The discussion revolves around drawing graphs and level curves for functions of three variables, specifically f(x,y,z) = 4x² + y² + 9z² and another function xy + z². Participants are exploring how to visualize these functions in a three-dimensional context.
Some participants have provided insights into the nature of the functions and the challenges of visualizing them in four dimensions. There is an ongoing exploration of how to describe the surfaces corresponding to the functions and the implications of drawing them on two-dimensional media.
There is mention of needing to clarify the definitions of level curves and the requirements for plotting in higher dimensions.

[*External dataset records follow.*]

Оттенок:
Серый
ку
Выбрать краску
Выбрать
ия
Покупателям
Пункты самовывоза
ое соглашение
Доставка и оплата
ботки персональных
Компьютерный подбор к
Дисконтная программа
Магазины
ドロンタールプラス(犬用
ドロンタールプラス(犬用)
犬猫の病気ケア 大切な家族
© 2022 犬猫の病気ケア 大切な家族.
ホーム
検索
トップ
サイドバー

Participants are also considering the implications of representing these functions graphically with limited dimensionality in mind.

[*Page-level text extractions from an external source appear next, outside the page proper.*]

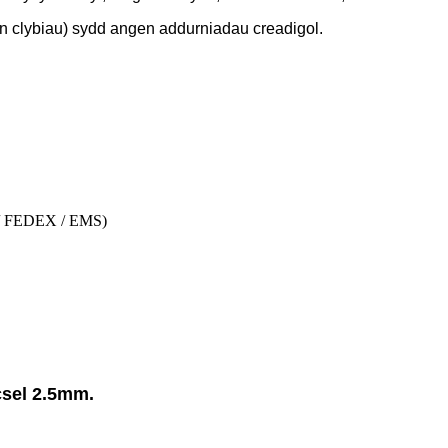
wn clybiau) sydd angen addurniadau creadigol.
 / FEDEX / EMS)
csel 2.5mm.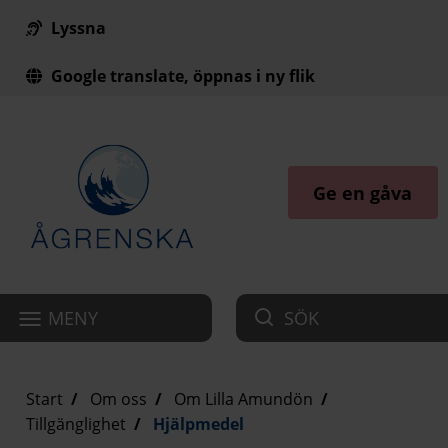
Lyssna
Till innehåll på sidan
Google translate, öppnas i ny flik
Ge en gåva
MENY
SÖK
Start
Om oss
Om Lilla Amundön
Tillgänglighet
Hjälpmedel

The problem with "drawing graphs" for these is that you need three orthogonal axes for the independent variables, x, y, and z, and an axes perpendicular to all of those for the function value, f. That is, you will need a four dimensional graph.1LastTry said:
Level curves will help you reduce a dimension by treating the function value as a constant. That is, the level curves (more correctly "level surfaces") for for f(x,y,z)= 4x^2+ y^2+ 9z^2 will be the three dimensionl graphs 4x^2+ y^2+ 9z^2= C for different values of C. Those will be a number of ellipsoids, of different sizes, one inside the other.